The Government was subjected to enormous pressure to bring about a speedy end to what was by then considered by the public and politicians in Opposition, the Tories and Libdems, inordinate delay in investigating the obvious problems within the relevant department at Haringey Council.

At Prime Minister's Questions in the Commons Chamber on November 12th 2008, matters soon reached a vitriolic pitch: Video of exchanges between Gordon Brown and David Cameron.

The press began to call for heads to roll and, although both Brown and Balls insisted they would take more time to make a judgement after two recently completed official reports on the conduct of Haringey Social Services officials, in a press conference on Monday December 1st 2008, Balls removed Sharon Shoesmith from her post.

Some examples of newspaper articles from that time:
Daily Mail


The Sun, in particular campaigned for sackings at Haringey Social Services and a petition signed by 1.2m people was delivered by the sack load to Downing Street.

Excerpt from article in the Sun on 26th November 2008, (the words in bold print are as they appeared in the original article):
 "And as the biggest ever newspaper petition was delivered Children's Secretary Ed Balls gave The Sun a clear hint that heads MAY roll following an emergency probe into the scandal in Haringey, North London.

Baby P died of horrific injuries last year following months of abuse after social services allowed him to stay with his twisted mother and stepdad.

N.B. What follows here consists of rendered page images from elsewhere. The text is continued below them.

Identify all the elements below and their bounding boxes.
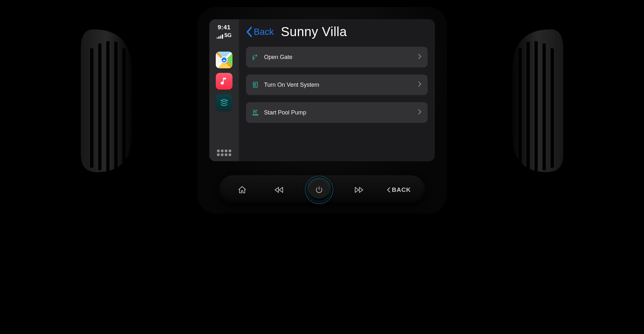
nav-bar: Back Sunny Villa — [246, 25, 428, 39]
physical-controls: BACK — [219, 175, 425, 204]
status-network: 5G — [217, 32, 232, 39]
pool-icon — [252, 109, 259, 116]
dashboard: 9:41 5G — [77, 0, 567, 253]
app-dock — [216, 52, 232, 111]
location-arrow-icon — [221, 56, 228, 64]
carplay-screen: 9:41 5G — [209, 19, 435, 161]
app-grid-button[interactable] — [217, 150, 231, 156]
physical-next-button[interactable] — [350, 181, 368, 199]
skip-forward-icon — [354, 186, 364, 194]
chevron-right-icon — [418, 82, 421, 88]
chevron-right-icon — [418, 109, 421, 116]
physical-prev-button[interactable] — [270, 181, 288, 199]
air-vent-right — [506, 26, 570, 174]
power-icon — [315, 186, 323, 194]
action-label: Turn On Vent System — [264, 82, 413, 88]
physical-power-knob[interactable] — [307, 177, 332, 202]
action-label: Start Pool Pump — [264, 109, 413, 116]
back-button[interactable]: Back — [246, 26, 274, 37]
home-icon — [238, 185, 247, 194]
carplay-sidebar: 9:41 5G — [209, 19, 239, 161]
skip-back-icon — [274, 186, 284, 194]
physical-home-button[interactable] — [233, 181, 251, 199]
physical-back-button[interactable]: BACK — [387, 186, 411, 193]
signal-bars-icon — [217, 34, 223, 39]
stack-icon — [219, 98, 229, 107]
maps-app[interactable] — [216, 52, 232, 68]
back-label: Back — [254, 27, 274, 37]
page-title: Sunny Villa — [281, 25, 347, 39]
gate-icon — [252, 54, 259, 61]
action-pool-pump[interactable]: Start Pool Pump — [246, 102, 428, 123]
action-vent-system[interactable]: Turn On Vent System — [246, 74, 428, 95]
air-vent-left — [74, 26, 138, 174]
action-label: Open Gate — [264, 54, 413, 61]
chevron-left-icon — [387, 187, 391, 193]
status-time: 9:41 — [218, 24, 231, 31]
chevron-left-icon — [246, 26, 253, 37]
head-unit: 9:41 5G — [196, 6, 448, 214]
network-label: 5G — [224, 32, 232, 39]
content-area: Back Sunny Villa Open Gate — [239, 19, 435, 161]
physical-back-label: BACK — [392, 186, 411, 193]
music-note-icon — [220, 77, 229, 86]
action-open-gate[interactable]: Open Gate — [246, 47, 428, 67]
home-app[interactable] — [216, 94, 232, 111]
vent-icon — [252, 81, 259, 88]
music-app[interactable] — [216, 73, 232, 90]
chevron-right-icon — [418, 54, 421, 60]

The Sun petition demands the SACKING of social workers Sharon Shoesmith, Maria Ward, Sylvia Henry and Gillie Christou. And it calls for the doctor in the case, Sabah Al Zayyat, to be DISCIPLINED for failing to spot the 17-month-old's broken spine. 

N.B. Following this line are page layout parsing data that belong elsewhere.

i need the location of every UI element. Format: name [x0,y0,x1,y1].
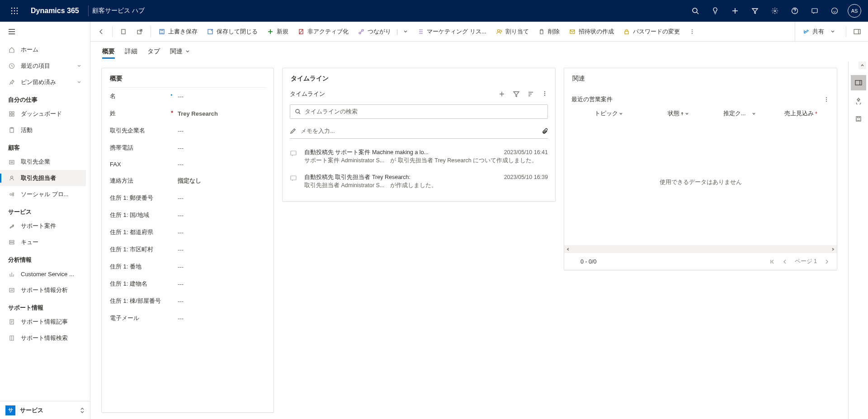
overflow-button[interactable] [685,24,699,39]
column-header[interactable]: 推定ク... [711,110,769,118]
svg-point-10 [774,10,776,12]
form-field[interactable]: 連絡方法指定なし [102,172,274,189]
form-field[interactable]: 姓*Trey Research [102,105,274,122]
svg-point-0 [11,8,13,9]
sidebar-item[interactable]: Customer Service ... [0,266,86,282]
sidebar-item[interactable]: サポート情報分析 [0,282,86,298]
sidebar-item[interactable]: サポート情報記事 [0,314,86,330]
save-close-button[interactable]: 保存して閉じる [203,24,261,39]
tab-related[interactable]: 関連 [170,42,190,61]
sidebar-item[interactable]: サポート案件 [0,218,86,234]
create-invitation-button[interactable]: 招待状の作成 [565,24,618,39]
svg-rect-12 [812,9,817,13]
sidebar-item[interactable]: 活動 [0,122,86,138]
share-button[interactable]: 共有 [799,24,839,39]
filter-icon[interactable] [745,0,765,22]
timeline-search-input[interactable]: タイムラインの検索 [290,104,548,119]
hamburger-icon[interactable] [8,28,15,35]
timeline-sort-button[interactable] [527,90,534,98]
assistant-pane-button[interactable] [851,93,866,108]
field-value: Trey Research [178,110,265,117]
column-header[interactable]: 状態 [650,110,707,118]
sidebar-item[interactable]: ダッシュボード [0,106,86,122]
svg-point-45 [544,93,545,94]
svg-point-1 [14,8,15,9]
next-page-icon[interactable] [824,259,830,264]
add-icon[interactable] [725,0,745,22]
help-icon[interactable] [785,0,805,22]
user-avatar[interactable]: AS [844,0,864,22]
form-field[interactable]: 住所 1: 棟/部屋番号--- [102,292,274,310]
form-field[interactable]: 住所 1: 国/地域--- [102,207,274,224]
form-field[interactable]: 電子メール--- [102,310,274,327]
field-value: --- [178,246,265,253]
column-header[interactable]: トピック [571,110,646,118]
attachment-button[interactable] [542,128,548,134]
horizontal-scrollbar[interactable] [564,245,837,253]
company-icon [8,158,15,165]
assign-button[interactable]: 割り当て [492,24,533,39]
new-button[interactable]: 新規 [263,24,292,39]
sidebar-item[interactable]: キュー [0,234,86,250]
tab-details[interactable]: 詳細 [125,42,137,61]
brand-label[interactable]: Dynamics 365 [25,7,85,15]
related-grid-title: 最近の営業案件 [571,95,613,104]
form-field[interactable]: 名✦--- [102,88,274,105]
save-pane-button[interactable] [851,111,866,127]
svg-point-51 [826,99,827,100]
app-launcher-icon[interactable] [4,0,25,22]
svg-rect-16 [12,112,14,113]
smiley-icon[interactable] [825,0,844,22]
timeline-add-button[interactable] [498,90,505,98]
gear-icon[interactable] [765,0,785,22]
lightbulb-icon[interactable] [705,0,725,22]
sidebar-item[interactable]: ソーシャル プロ... [0,186,86,202]
sidebar-item[interactable]: サポート情報検索 [0,330,86,346]
sidebar-home[interactable]: ホーム [0,42,86,58]
form-field[interactable]: 住所 1: 都道府県--- [102,224,274,241]
field-value: --- [178,161,265,168]
sidebar-pinned[interactable]: ピン留め済み [0,74,86,90]
timeline-more-button[interactable] [542,90,548,98]
back-button[interactable] [94,24,108,39]
messenger-icon[interactable] [805,0,825,22]
popout-button[interactable] [132,24,147,39]
prev-page-icon[interactable] [782,259,788,264]
area-switcher[interactable]: サ サービス [0,401,90,419]
marketing-list-button[interactable]: マーケティング リス... [413,24,490,39]
timeline-entry[interactable]: 自動投稿先 取引先担当者 Trey Research:2023/05/10 16… [283,170,555,195]
sidebar-item[interactable]: 取引先担当者 [0,170,86,186]
delete-button[interactable]: 削除 [534,24,563,39]
form-field[interactable]: 携帯電話--- [102,139,274,156]
column-header[interactable]: 売上見込み* [772,110,830,118]
pager-range: 0 - 0/0 [580,259,596,265]
form-field[interactable]: FAX--- [102,156,274,172]
record-set-button[interactable] [116,24,131,39]
scroll-up-button[interactable] [859,61,866,69]
field-label: 住所 1: 建物名 [110,280,178,288]
form-field[interactable]: 住所 1: 郵便番号--- [102,189,274,207]
form-field[interactable]: 取引先企業名--- [102,122,274,139]
deactivate-button[interactable]: 非アクティブ化 [294,24,352,39]
save-button[interactable]: 上書き保存 [155,24,201,39]
field-value: --- [178,145,265,151]
form-field[interactable]: 住所 1: 番地--- [102,258,274,275]
search-icon[interactable] [685,0,705,22]
connect-button[interactable]: つながり| [354,24,411,39]
timeline-note-input[interactable]: メモを入力... [290,123,548,139]
change-password-button[interactable]: パスワードの変更 [619,24,684,39]
svg-rect-48 [291,151,296,155]
side-pane-button[interactable] [850,24,864,39]
tab-overview[interactable]: 概要 [102,42,115,61]
related-pane-button[interactable] [851,75,866,90]
timeline-filter-button[interactable] [513,90,520,98]
form-field[interactable]: 住所 1: 市区町村--- [102,241,274,258]
form-field[interactable]: 住所 1: 建物名--- [102,275,274,292]
svg-point-3 [11,10,13,12]
timeline-entry[interactable]: 自動投稿先 サポート案件 Machine making a lo...2023/… [283,145,555,170]
sidebar-recent[interactable]: 最近の項目 [0,58,86,74]
tab-tab[interactable]: タブ [147,42,160,61]
sidebar-item[interactable]: 取引先企業 [0,154,86,170]
first-page-icon[interactable] [769,259,775,264]
related-more-button[interactable] [823,96,830,103]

Mr Balls made it clear he will wait until he receives the report into the failings on Monday before acting. He refused to single out individuals. And he insisted he would not act out of anger - but after a full study of the report."

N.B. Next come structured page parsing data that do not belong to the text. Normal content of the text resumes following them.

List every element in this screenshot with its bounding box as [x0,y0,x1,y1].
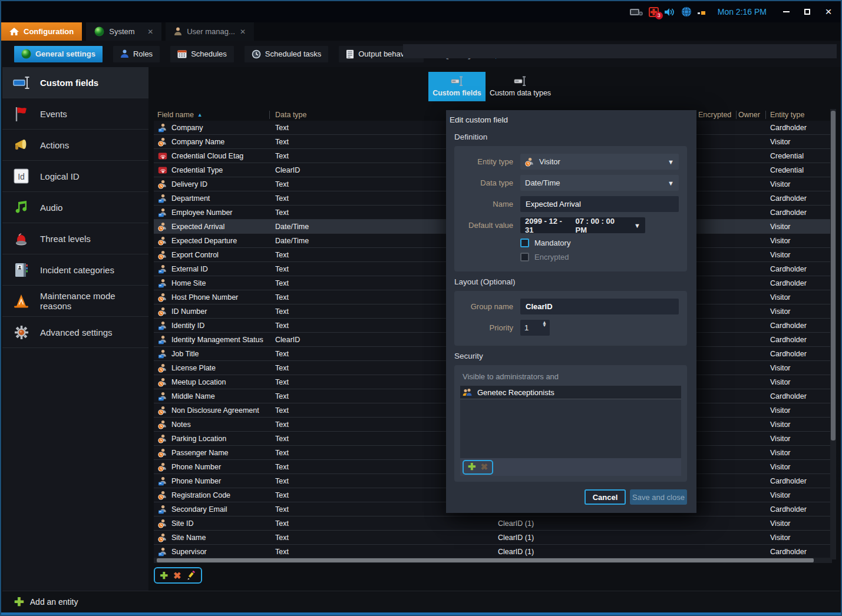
remove-member-button[interactable]: ✖ [480,462,488,472]
entity-type-cell: Cardholder [765,191,832,205]
field-name-cell: Passenger Name [154,446,269,459]
sidebar-item-logical-id[interactable]: IdLogical ID [2,161,148,192]
security-heading: Security [454,352,688,360]
toolbar-button-schedules[interactable]: Schedules [170,46,234,62]
entity-type-cell: Visitor [765,446,832,459]
add-entity-button[interactable]: Add an entity [30,597,78,607]
encrypted-cell [694,276,736,290]
task-tab-bar: ConfigurationSystem✕User manag...✕ [1,22,841,41]
sidebar-item-label: Advanced settings [40,327,113,337]
screen-share-icon[interactable] [630,8,643,16]
sidebar-item-label: Logical ID [40,171,80,181]
clock-text: Mon 2:16 PM [718,7,767,16]
cardholder-icon [158,505,167,514]
table-row[interactable]: SupervisorTextClearID (1)Cardholder [154,545,832,559]
entity-type-cell: Visitor [765,403,832,417]
owner-cell [736,446,765,459]
taskbar-app-icon[interactable] [698,8,706,15]
spinner-down-icon[interactable]: ▼ [542,324,547,327]
group-cell: ClearID (1) [493,531,534,544]
content-tab-custom-data-types[interactable]: Custom data types [486,72,555,101]
encrypted-cell [694,375,736,389]
group-name-input[interactable]: ClearID [520,299,679,314]
task-tab-configuration[interactable]: Configuration [1,22,82,41]
cancel-button[interactable]: Cancel [585,489,626,505]
priority-stepper[interactable]: 1 ▲▼ [520,320,550,336]
toolbar-button-general-settings[interactable]: General settings [14,46,103,62]
network-globe-icon[interactable] [681,6,692,17]
column-field-name[interactable]: Field name▲ [154,109,269,121]
security-member-list[interactable] [460,399,681,458]
sidebar-item-incident-categories[interactable]: Incident categories [2,254,148,286]
horizontal-scrollbar[interactable] [154,558,832,563]
name-input[interactable]: Expected Arrival [520,196,679,212]
sidebar-item-threat-levels[interactable]: Threat levels [2,223,148,254]
task-tab-user-manag[interactable]: User manag...✕ [166,22,254,41]
add-field-button[interactable]: ✚ [160,570,168,581]
encrypted-label: Encrypted [534,253,569,261]
field-name-cell: Home Site [154,276,269,290]
visitor-icon [158,222,167,231]
default-value-datetime-picker[interactable]: 2099 - 12 - 31 07 : 00 : 00 PM ▼ [520,217,645,233]
sidebar-item-custom-fields[interactable]: Custom fields [2,67,148,98]
threat-levels-icon [14,231,29,247]
home-icon [9,28,19,36]
column-entity-type[interactable]: Entity type [765,109,832,121]
maximize-button[interactable] [800,5,815,18]
tab-label: User manag... [187,27,235,36]
sidebar-item-advanced-settings[interactable]: Advanced settings [2,317,148,348]
add-member-button[interactable]: ✚ [468,462,476,472]
close-tab-icon[interactable]: ✕ [147,28,153,36]
close-button[interactable]: × [821,5,836,18]
field-name-cell: Employee Number [154,206,269,219]
owner-cell [736,531,765,544]
delete-field-button[interactable]: ✖ [173,570,181,581]
volume-icon[interactable] [665,8,675,16]
owner-cell [736,121,765,134]
edit-field-button[interactable] [186,571,196,580]
entity-type-cell: Visitor [765,248,832,261]
toolbar-button-label: Scheduled tasks [265,49,321,58]
bottom-bar: ✚ Add an entity [2,591,840,612]
mandatory-checkbox[interactable] [520,239,529,247]
sidebar-item-label: Incident categories [40,265,114,275]
toolbar-button-roles[interactable]: Roles [113,46,160,62]
title-bar: 3 Mon 2:16 PM × [1,1,841,22]
default-value-label: Default value [457,221,513,230]
sidebar-item-actions[interactable]: Actions [2,130,148,161]
table-row[interactable]: Site NameTextClearID (1)Visitor [154,531,832,545]
search-filter-field[interactable] [403,44,837,58]
vertical-scrollbar-thumb[interactable] [831,111,836,441]
encrypted-cell [694,206,736,219]
owner-cell [736,389,765,403]
sidebar-item-maintenance-mode-reasons[interactable]: Maintenance mode reasons [2,286,148,317]
entity-type-cell: Visitor [765,304,832,318]
minimize-button[interactable] [778,5,794,18]
settings-sidebar: Custom fieldsEventsActionsIdLogical IDAu… [2,67,148,591]
entity-type-dropdown[interactable]: Visitor ▼ [520,154,679,170]
security-member-row[interactable]: Genetec Receptionists [460,386,681,399]
horizontal-scrollbar-thumb[interactable] [157,558,814,562]
visitor-icon [158,377,167,387]
encrypted-cell [694,545,736,558]
table-row[interactable]: Site IDTextClearID (1)Visitor [154,516,832,531]
field-name-cell: Delivery ID [154,177,269,191]
owner-cell [736,149,765,163]
owner-cell [736,220,765,233]
cardholder-icon [158,123,167,133]
save-and-close-button[interactable]: Save and close [630,489,687,505]
entity-type-cell: Cardholder [765,276,832,290]
sidebar-item-events[interactable]: Events [2,98,148,130]
toolbar-button-scheduled-tasks[interactable]: Scheduled tasks [245,46,328,62]
content-tab-custom-fields[interactable]: Custom fields [428,72,486,101]
column-owner[interactable]: Owner [736,109,765,121]
encrypted-checkbox [520,253,529,261]
encrypted-cell [694,389,736,403]
health-status-icon[interactable]: 3 [649,7,659,17]
data-type-dropdown[interactable]: Date/Time ▼ [520,175,679,191]
close-tab-icon[interactable]: ✕ [240,28,246,36]
vertical-scrollbar[interactable] [830,109,836,559]
column-encrypted[interactable]: Encrypted [694,109,736,121]
sidebar-item-audio[interactable]: Audio [2,192,148,223]
task-tab-system[interactable]: System✕ [86,22,161,41]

Today, May 28th 2011, the media are running with the Court of Appeal's decision and in several newspapers are articles with a definite bias against Ms. Shoesmith. Those same papers who whipped up all of the fury and hatred in 2008. Ms Shoesmith, should she win the next round of appeals on behalf of the Government, stands to be awarded a large amount of compensation.

Judging by the tone of some of the most resent press, she should perhaps prepare for some very negative publicity:


Daily Mail  1

Daily Mail  2
Mail on Sunday Comment 

Is the battle to sell newspapers and raise ratings making it impossible for legislators and politicians to come to rational decisions in a calm and thoughtful way? How much does the media in this country dictate the agenda and tempo of our lives?